I made a huge unforced error with a context manager at work.

We use Redis distributed locks for system synchronization. I wanted a context manager that acquired n locks, executed protected code, and then released the n locks in reverse order. It would be simple to use:

from common.util import Semaphore, distlock

semaphore1 = Semaphore(OwnerDisambiguationUpdate.UPDATE_LOCK)
semaphore2 = Semaphore(USMaintenanceFeeUpdate.UPDATE_LOCK)

with distlock(semaphore1, semaphore2):
    do_some_work()

(The Semaphore class does other work with aborting Celery tasks, but that’s not germane here. It’s a Redis distributed lock with extra fanciness.)

I implemented distlock like so:

from contextlib import contextmanager

@contextmanager
def distlock(*locks):
    """Execute code within a Redis distributed lock.

    :param locks: One or more semaphores. They are acquired from
                  0 -> last, and released from last -> 0
    :type locks: Objects with acquire and release methods

    """

    for entry in locks:
        entry.acquire()

    yield

    for index in range(len(locks) - 1, -1, -1):
        locks[index].release()

Short and sweet, yeah? We acquire the locks, do the work, then release the locks.

This worked great. But over time I noticed that some periodic celery tasks weren’t launching because one or more locks weren’t clear.

The great thing about software development is this: You can put a gun to your head and pull the trigger and not feel the bullet until weeks, months, or years later. I had neglected to note this in the contextlib documentation:

If an unhandled exception occurs in the block, it is reraised inside the generator at the point where the yield occurred.

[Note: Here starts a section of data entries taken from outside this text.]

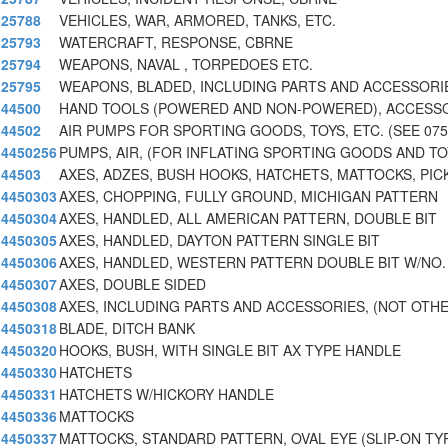
25788
VEHICLES, WAR, ARMORED, TANKS, ETC.
25793
WATERCRAFT, RESPONSE, CBRNE
25794
WEAPONS, NAVAL , TORPEDOES ETC.
25795
WEAPONS, BLADED, INCLUDING PARTS AND ACCESSORI
44500
HAND TOOLS (POWERED AND NON-POWERED), ACCESS
44502
AIR PUMPS FOR SPORTING GOODS, TOYS, ETC. (SEE 075
4450256
PUMPS, AIR, (FOR INFLATING SPORTING GOODS AND TO
44503
AXES, ADZES, BUSH HOOKS, HATCHETS, MATTOCKS, PIC
4450303
AXES, CHOPPING, FULLY GROUND, MICHIGAN PATTERN
4450304
AXES, HANDLED, ALL AMERICAN PATTERN, DOUBLE BIT
4450305
AXES, HANDLED, DAYTON PATTERN SINGLE BIT
4450306
AXES, HANDLED, WESTERN PATTERN DOUBLE BIT W/NO.
4450307
AXES, DOUBLE SIDED
4450308
AXES, INCLUDING PARTS AND ACCESSORIES, (NOT OTH
4450318
BLADE, DITCH BANK
4450320
HOOKS, BUSH, WITH SINGLE BIT AX TYPE HANDLE
4450330
HATCHETS
4450331
HATCHETS W/HICKORY HANDLE
4450336
MATTOCKS
4450337
MATTOCKS, STANDARD PATTERN, OVAL EYE (SLIP-ON TY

Thus, you can use a try…except…finally statement to trap the error (if any), or ensure that some cleanup takes place.

My silly-ass goof was easy to fix:

@contextmanager
def distlock(*locks):
    """Execute code within a Redis distributed lock.

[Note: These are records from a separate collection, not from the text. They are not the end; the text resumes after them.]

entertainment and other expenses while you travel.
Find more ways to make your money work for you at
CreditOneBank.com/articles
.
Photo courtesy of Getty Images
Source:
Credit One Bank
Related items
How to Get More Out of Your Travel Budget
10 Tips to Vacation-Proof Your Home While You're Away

    :param locks: One or more semaphores. They are acquired from
                  0 -> last, and released from last -> 0
    :type locks: Objects with acquire and release methods

    """

    for entry in locks:
        entry.acquire()

    # Run the protected code. The locks are released even if an
    # exception happens, which will propagate up the call stack.
    try:
        yield
    finally:
        for index in range(len(locks) - 1, -1, -1):
            locks[index].release()

Looks good, yeah?

4 comments
  1. Have you thought about enforcing canonical locking order inside the context manager? You’d need a comparable representation of Semaphore objects, but that should be easy, I think.

    • John said:

      Because of how the code is organized, it already does that without explicitly defining the order somewhere. But that would be easy to add if it gets more complex.

    • John said:

      OMG, I’m embarrassed to say I didn’t know about reversed()! You’re right!